Beside me, Simon had gone pale. “He can’t do that. It’s not her fault—”

“I didn’t say it was. I’m not the one who—”

“Karen! You can’t just—”

“Stop.” The word croaked out of me. “It’s not her fault. She’s just doing her job.”

“Jade, don’t worry about it. I’ll talk to Stew. I’ll—”

“Don’t.” It wasn’t worth his job, too. Any one of us was easily replaceable. “It’s okay.”

“Jade . . .” His eyes said he knew damn well it wasn’t.

“Really. There’s got to be a million other places I can work where I won’t end up with a caffeine buzz every day.” I tried to laugh and nearly gagged on it. “I gotta go. There’s somewhere I need to be.”

“I really am sorry.” Karen looked miserable.

“Don’t be. Really.” I backpedaled toward the door, desperate to escape.

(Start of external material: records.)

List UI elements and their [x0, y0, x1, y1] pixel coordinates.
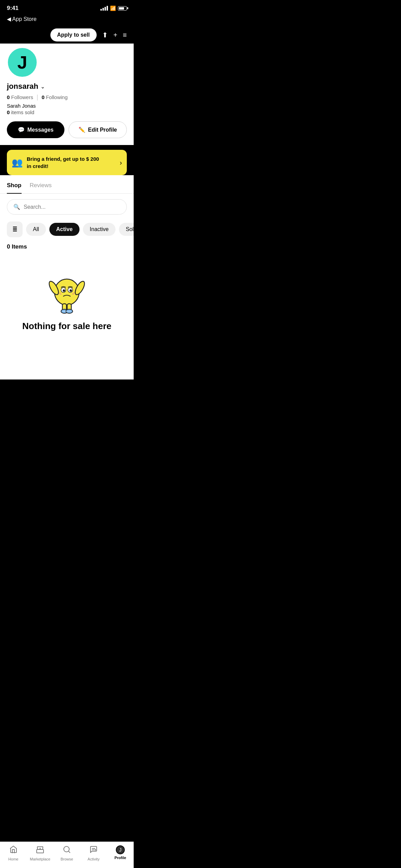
real-name: Sarah Jonas	[7, 103, 127, 109]
following-count: 0	[41, 94, 44, 100]
items-count: 0 Items	[0, 242, 134, 257]
stats-divider: |	[37, 94, 38, 101]
mascot-illustration	[46, 271, 87, 315]
items-sold-count: 0	[7, 109, 10, 115]
messages-button[interactable]: 💬 Messages	[7, 121, 64, 138]
back-label[interactable]: ◀ App Store	[7, 16, 37, 22]
tab-shop[interactable]: Shop	[7, 182, 22, 194]
search-input[interactable]	[24, 204, 120, 210]
following-label: Following	[46, 94, 68, 100]
referral-chevron-icon: ›	[120, 159, 122, 167]
edit-icon: ✏️	[78, 126, 85, 133]
filter-sold[interactable]: Sold	[119, 223, 134, 236]
username-row[interactable]: jonsarah ⌄	[7, 82, 127, 91]
back-navigation[interactable]: ◀ App Store	[0, 14, 134, 26]
followers-count: 0	[7, 94, 10, 100]
battery-icon	[118, 6, 127, 11]
filter-active[interactable]: Active	[49, 223, 80, 236]
stats-row: 0 Followers | 0 Following	[7, 94, 127, 101]
referral-banner[interactable]: 👥 Bring a friend, get up to $ 200in cred…	[7, 150, 127, 175]
edit-profile-button[interactable]: ✏️ Edit Profile	[69, 121, 127, 138]
filter-all[interactable]: All	[26, 223, 46, 236]
svg-point-5	[63, 289, 65, 292]
apply-to-sell-button[interactable]: Apply to sell	[50, 28, 97, 41]
username[interactable]: jonsarah	[7, 82, 38, 91]
profile-header: J jonsarah ⌄ 0 Followers | 0 Following S…	[0, 44, 134, 145]
search-icon: 🔍	[13, 204, 20, 210]
share-button[interactable]: ⬆	[102, 31, 108, 39]
status-bar: 9:41 📶	[0, 0, 134, 14]
referral-text: Bring a friend, get up to $ 200in credit…	[27, 155, 99, 170]
filter-icon: ≣	[12, 226, 17, 233]
items-sold: 0 items sold	[7, 109, 127, 115]
tab-reviews[interactable]: Reviews	[30, 182, 52, 194]
followers-label: Followers	[11, 94, 33, 100]
filter-bar: ≣ All Active Inactive Sold	[0, 218, 134, 242]
messages-icon: 💬	[18, 126, 25, 133]
referral-left: 👥 Bring a friend, get up to $ 200in cred…	[12, 155, 99, 170]
referral-friends-icon: 👥	[12, 157, 23, 168]
action-buttons: 💬 Messages ✏️ Edit Profile	[7, 121, 127, 138]
tabs-bar: Shop Reviews	[0, 182, 134, 194]
chevron-down-icon[interactable]: ⌄	[40, 83, 45, 90]
signal-icon	[100, 6, 108, 11]
add-button[interactable]: +	[113, 31, 118, 39]
items-sold-label: items sold	[11, 109, 35, 115]
menu-button[interactable]: ≡	[123, 31, 127, 39]
empty-state-message: Nothing for sale here	[22, 321, 111, 331]
empty-state: Nothing for sale here	[0, 257, 134, 342]
avatar-container: J	[7, 44, 127, 78]
content-area: Shop Reviews 🔍 ≣ All Active Inactive Sol…	[0, 175, 134, 379]
search-container: 🔍	[0, 194, 134, 218]
svg-point-6	[70, 289, 72, 292]
wifi-icon: 📶	[110, 5, 116, 11]
filter-inactive[interactable]: Inactive	[83, 223, 116, 236]
status-icons: 📶	[100, 5, 127, 11]
search-wrapper[interactable]: 🔍	[7, 199, 127, 215]
avatar: J	[7, 47, 38, 78]
filter-options-button[interactable]: ≣	[7, 221, 23, 237]
time: 9:41	[7, 5, 19, 12]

I slipped out as a crowd shoved its way inside. Through the front window, I saw Simon watching me go, his shoulders slumped. But then a line started forming. Work demanded his attention. And I was lost to another round of orders.

Fired
. What was I going to do now? Mom may not have been the world’s best provider, but she’d never let us end up in some box under some bridge somewhere. I’d counted on her for that and now she was counting on me. And I was letting her down.

The light turned green and I pressed on the accelerator, not really seeing where I was going. Pins and needles pricked my fingertips, my grip on the wheel so tight it cut off circulation. I could feel that steel band wrapping around my chest, beginning to squeeze.

The car suddenly felt too small. The urge to pull over, get out, and run was nearly overwhelming. But where would I go? Somewhere nobody knew me. Where nobody counted on me. Where nobody could be disappointed by me. Where the weight of responsibility didn’t sit like a steel beam across my shoulders. But it was a pipe dream. Such a place didn’t exist because running away from responsibility didn’t make it disappear.